Abstract

QINCE the 1930s an unresolved controversy among economists has centered around the connection between market power and fluctuations. After presenting some theoretical arguments relating to this controversy and briefly examining a few previous studies, this paper will address the empirical question of the link between market structure and the stability of employment. By controlling for differences in worker characteristics, the effects of industry variables on instability will be revealed. A few secondary, yet interesting, aspects of this study deserve mention at this point. Data on individual workers, from the University of Michigan's Panel Study of Income Dynamics, will be combined with industry data. Not only will these individual data control for worker differences across industries; they will also permit an examination of the importance of personal characteristics in determining patterns of employment. Another aspect, to be discussed later, is the ambiguity in the meaning of employment instability, particularly on the micro level.
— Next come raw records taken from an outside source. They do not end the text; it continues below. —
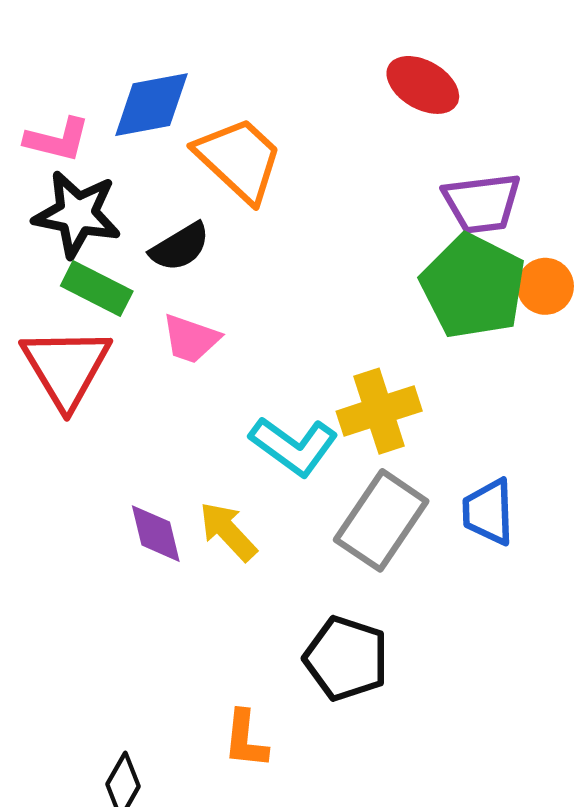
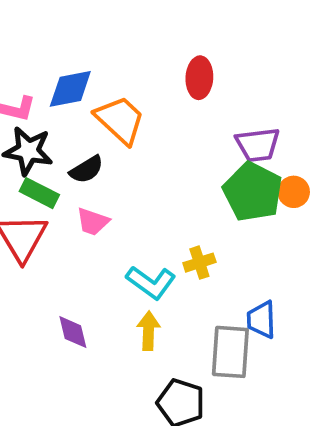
red ellipse: (423, 85) -> (199, 78), moved, turned 63
yellow cross: (379, 411) -> (199, 263), size x0.7
gray rectangle: (381, 520) -> (230, 352), moved, turned -30
yellow arrow: (228, 531) -> (149, 331), moved, turned 45

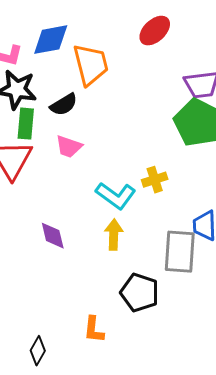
red ellipse: (199, 78) -> (155, 31), turned 44
orange trapezoid: (120, 120) -> (91, 65), turned 33
green rectangle: (39, 193) -> (26, 124), turned 68

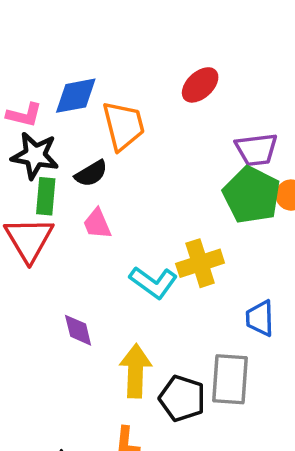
pink trapezoid: (69, 147) -> (97, 224), turned 48
yellow cross: (155, 180) -> (200, 263), size x1.5
yellow arrow: (114, 235) -> (135, 371), moved, size x1.4
gray rectangle: (180, 252) -> (230, 379), moved

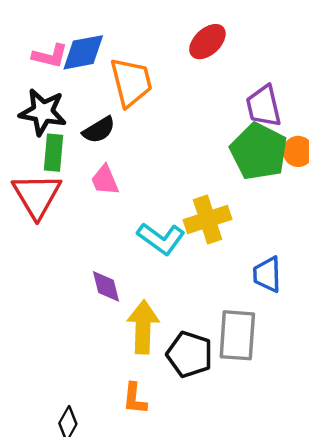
pink L-shape: (24, 115) -> (50, 56), moved
purple trapezoid: (256, 150) -> (264, 106), turned 84
purple diamond: (78, 330) -> (106, 286), moved

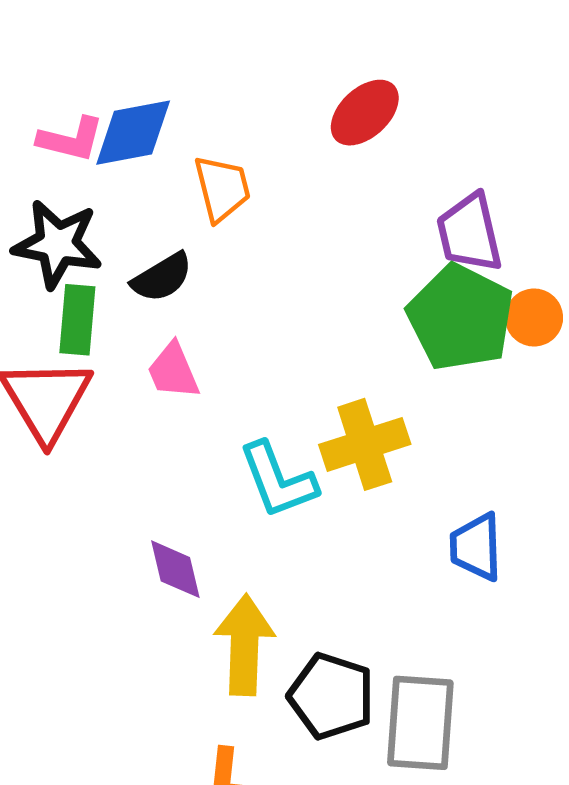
orange trapezoid: (131, 82) -> (222, 188), size x0.7
cyan L-shape: (161, 239) -> (278, 480), turned 33
gray rectangle: (237, 335) -> (420, 723), moved

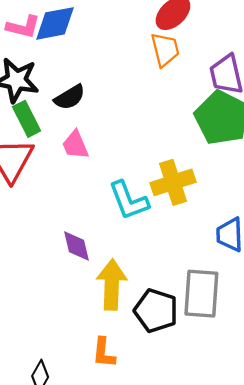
orange trapezoid: (222, 188) -> (165, 50), moved
green rectangle: (77, 320) -> (27, 119), turned -32
gray rectangle: (420, 723) -> (201, 294), moved

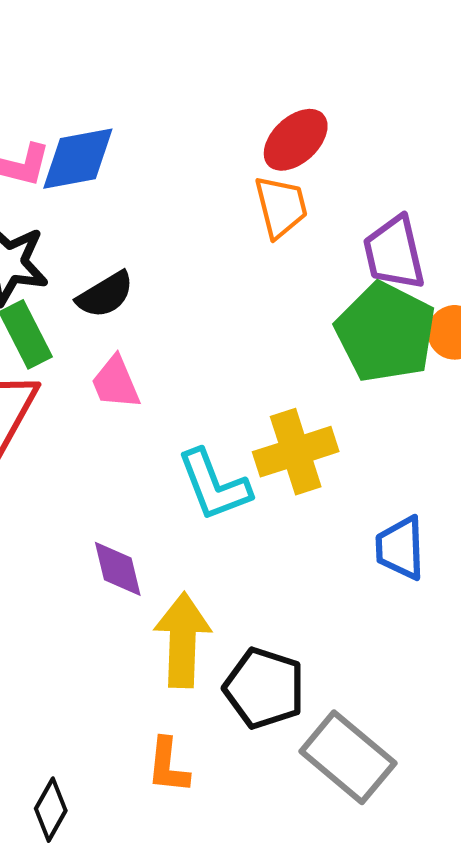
gray rectangle: (201, 294) -> (348, 757), moved, turned -54

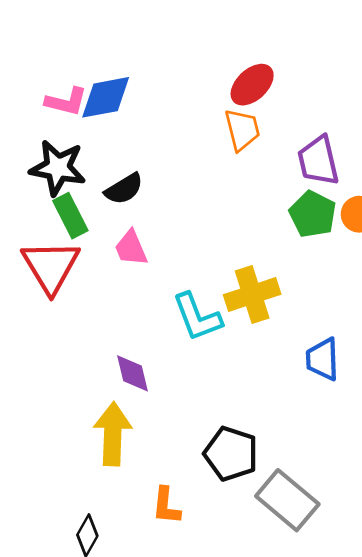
green pentagon: (386, 332) -> (313, 214), size x0.7
yellow arrow: (183, 640) -> (113, 434), moved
Instead of arbitrarily picking one empirical measure, three alternative measures are proposed and used in the empirical work; this allows for a more complete analysis of the effects of both personal and industry variables on the individual's experience. Section II presents a discussion of possible theoretical links between market power and employment. A few previous empirical studies are described in section III. The empirical model used in this study will be described in section IV, including a description of the data sources and variable definitions. The results are presented in section V, and some concluding remarks are given in section VI.